- Opening Delimiter -

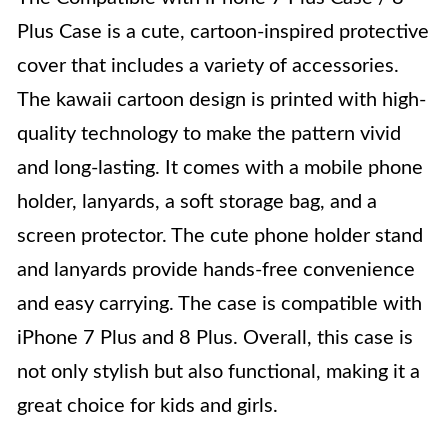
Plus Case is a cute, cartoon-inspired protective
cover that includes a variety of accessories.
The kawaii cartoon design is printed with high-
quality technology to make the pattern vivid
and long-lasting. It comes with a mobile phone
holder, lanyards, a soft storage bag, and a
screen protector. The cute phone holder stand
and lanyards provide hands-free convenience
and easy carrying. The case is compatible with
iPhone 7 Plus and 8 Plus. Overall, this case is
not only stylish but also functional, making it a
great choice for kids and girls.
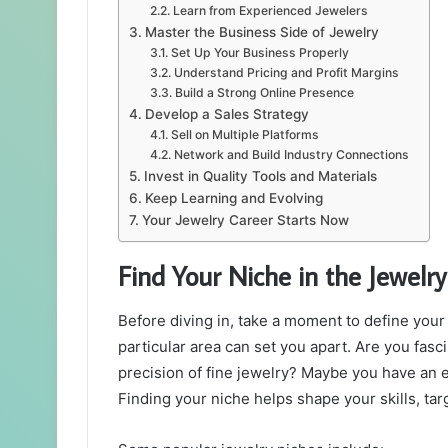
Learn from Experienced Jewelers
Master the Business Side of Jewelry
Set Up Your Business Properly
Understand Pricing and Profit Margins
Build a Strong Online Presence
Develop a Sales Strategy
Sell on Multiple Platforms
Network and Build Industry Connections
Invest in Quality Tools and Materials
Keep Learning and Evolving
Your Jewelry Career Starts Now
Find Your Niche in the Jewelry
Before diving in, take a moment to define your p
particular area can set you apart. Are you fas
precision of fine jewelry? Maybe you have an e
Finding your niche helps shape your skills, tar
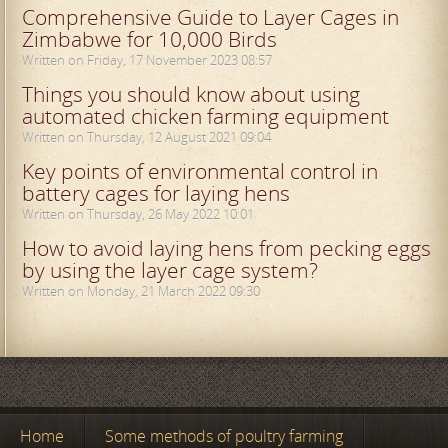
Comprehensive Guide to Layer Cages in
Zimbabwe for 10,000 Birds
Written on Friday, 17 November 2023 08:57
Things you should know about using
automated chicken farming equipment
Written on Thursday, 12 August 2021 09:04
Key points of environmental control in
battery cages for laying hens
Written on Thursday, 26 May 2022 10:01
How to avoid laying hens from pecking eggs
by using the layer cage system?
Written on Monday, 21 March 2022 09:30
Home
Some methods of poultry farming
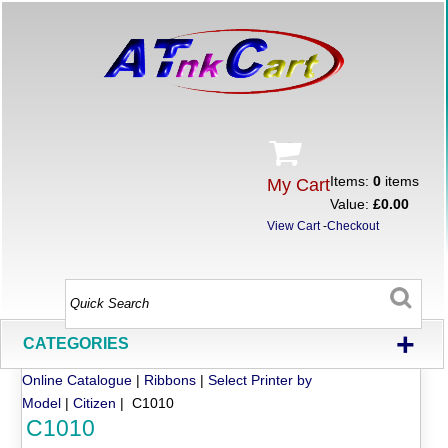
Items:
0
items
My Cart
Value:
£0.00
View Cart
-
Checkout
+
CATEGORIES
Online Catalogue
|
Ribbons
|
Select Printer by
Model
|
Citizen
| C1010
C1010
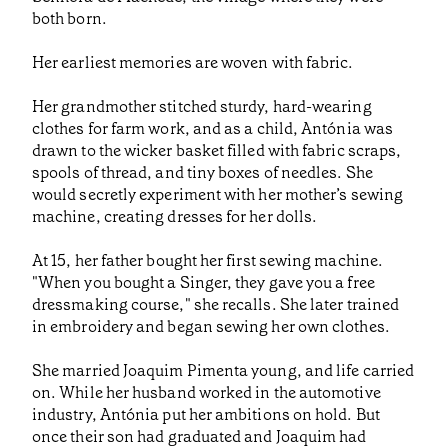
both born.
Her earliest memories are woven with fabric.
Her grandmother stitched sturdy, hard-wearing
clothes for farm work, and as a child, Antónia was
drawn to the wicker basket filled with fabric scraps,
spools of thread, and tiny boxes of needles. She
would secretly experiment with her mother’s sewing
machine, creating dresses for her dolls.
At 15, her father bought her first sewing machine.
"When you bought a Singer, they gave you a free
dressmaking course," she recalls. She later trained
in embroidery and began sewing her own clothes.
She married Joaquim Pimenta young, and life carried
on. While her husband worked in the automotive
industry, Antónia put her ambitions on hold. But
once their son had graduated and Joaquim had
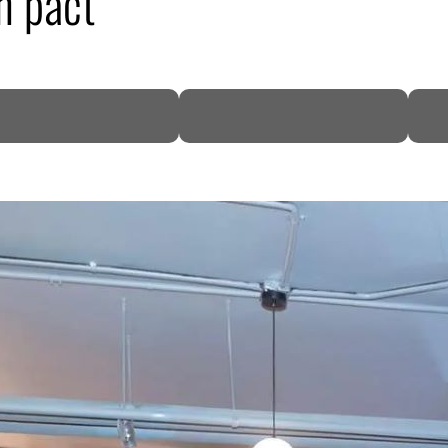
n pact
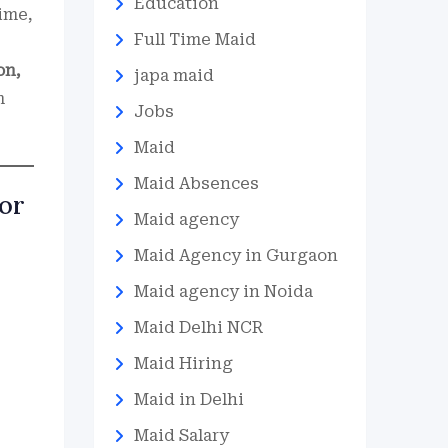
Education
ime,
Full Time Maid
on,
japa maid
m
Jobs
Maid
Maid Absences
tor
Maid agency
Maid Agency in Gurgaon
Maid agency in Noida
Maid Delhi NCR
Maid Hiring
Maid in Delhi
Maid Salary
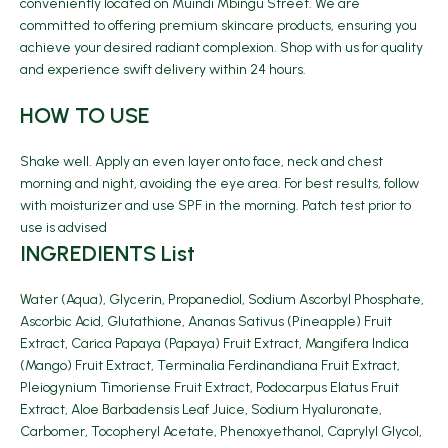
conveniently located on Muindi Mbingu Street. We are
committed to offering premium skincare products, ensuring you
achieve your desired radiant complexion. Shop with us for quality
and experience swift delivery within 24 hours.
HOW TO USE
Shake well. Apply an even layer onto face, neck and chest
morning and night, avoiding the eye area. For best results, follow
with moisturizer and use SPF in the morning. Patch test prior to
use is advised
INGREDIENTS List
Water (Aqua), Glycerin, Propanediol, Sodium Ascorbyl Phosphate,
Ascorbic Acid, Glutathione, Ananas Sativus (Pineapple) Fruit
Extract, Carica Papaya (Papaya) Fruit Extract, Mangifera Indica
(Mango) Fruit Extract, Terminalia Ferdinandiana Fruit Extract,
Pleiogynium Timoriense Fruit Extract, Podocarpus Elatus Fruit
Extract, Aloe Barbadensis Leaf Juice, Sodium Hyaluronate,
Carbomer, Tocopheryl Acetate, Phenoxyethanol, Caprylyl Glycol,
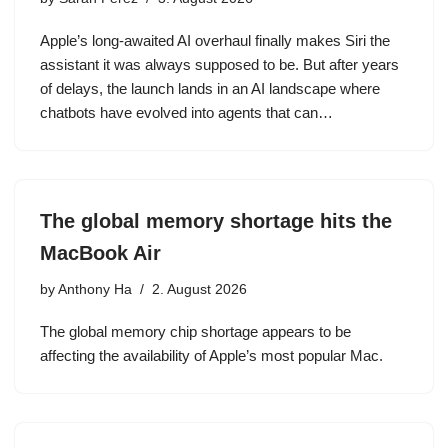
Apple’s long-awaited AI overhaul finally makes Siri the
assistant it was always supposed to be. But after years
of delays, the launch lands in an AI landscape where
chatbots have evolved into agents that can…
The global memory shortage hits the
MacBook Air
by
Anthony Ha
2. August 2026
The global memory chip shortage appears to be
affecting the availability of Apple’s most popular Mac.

- Closing Delimiter -
- Opening Delimiter -

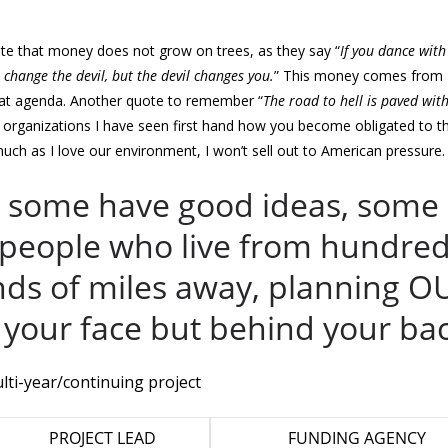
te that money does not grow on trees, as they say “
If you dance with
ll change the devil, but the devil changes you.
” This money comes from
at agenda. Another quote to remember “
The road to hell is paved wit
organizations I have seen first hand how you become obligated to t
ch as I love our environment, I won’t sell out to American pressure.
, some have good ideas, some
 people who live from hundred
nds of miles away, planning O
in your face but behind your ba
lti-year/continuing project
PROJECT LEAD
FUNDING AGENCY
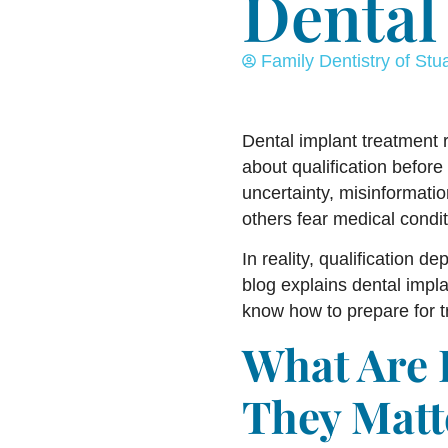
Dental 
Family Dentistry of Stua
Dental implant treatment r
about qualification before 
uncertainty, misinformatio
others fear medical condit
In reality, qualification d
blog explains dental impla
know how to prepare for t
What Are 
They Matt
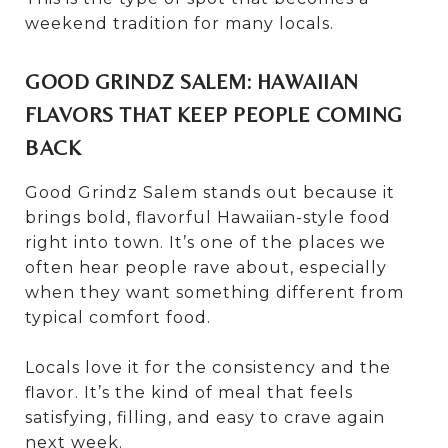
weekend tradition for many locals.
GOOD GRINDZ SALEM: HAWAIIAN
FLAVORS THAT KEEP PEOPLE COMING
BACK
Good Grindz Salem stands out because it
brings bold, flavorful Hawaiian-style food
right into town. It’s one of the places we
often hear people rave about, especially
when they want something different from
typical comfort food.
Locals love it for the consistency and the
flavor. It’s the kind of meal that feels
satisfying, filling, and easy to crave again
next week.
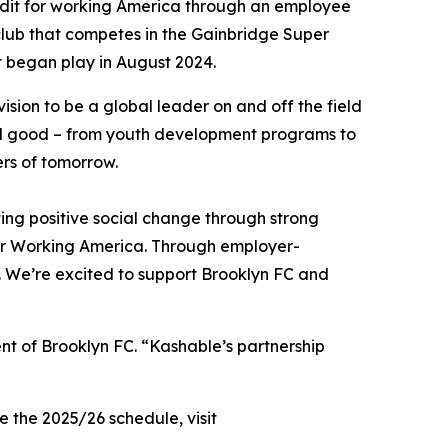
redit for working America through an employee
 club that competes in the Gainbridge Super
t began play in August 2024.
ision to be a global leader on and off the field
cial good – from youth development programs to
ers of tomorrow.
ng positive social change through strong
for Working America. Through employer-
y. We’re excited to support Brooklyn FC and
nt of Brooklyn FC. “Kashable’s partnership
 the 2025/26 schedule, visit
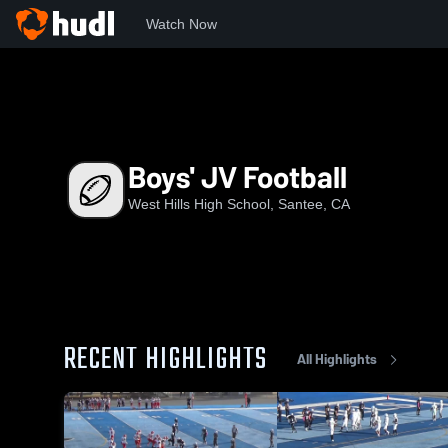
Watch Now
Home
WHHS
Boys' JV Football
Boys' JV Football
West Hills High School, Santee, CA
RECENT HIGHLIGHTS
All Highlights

- Closing Delimiter -

• **Exercise directions**: Reproduce, exactly and only, the lines of the records above starting at the line with "typical comfort food." and ending at the line with "All Highlights", both included. Leave every picture out.

• **Your response**:
typical comfort food.
Locals love it for the consistency and the
flavor. It’s the kind of meal that feels
satisfying, filling, and easy to crave again
next week.
redit for working America through an employee
 club that competes in the Gainbridge Super
t began play in August 2024.
ision to be a global leader on and off the field
cial good – from youth development programs to
ers of tomorrow.
ng positive social change through strong
for Working America. Through employer-
y. We’re excited to support Brooklyn FC and
nt of Brooklyn FC. “Kashable’s partnership
 the 2025/26 schedule, visit
Watch Now
Home
WHHS
Boys' JV Football
Boys' JV Football
West Hills High School, Santee, CA
RECENT HIGHLIGHTS
All Highlights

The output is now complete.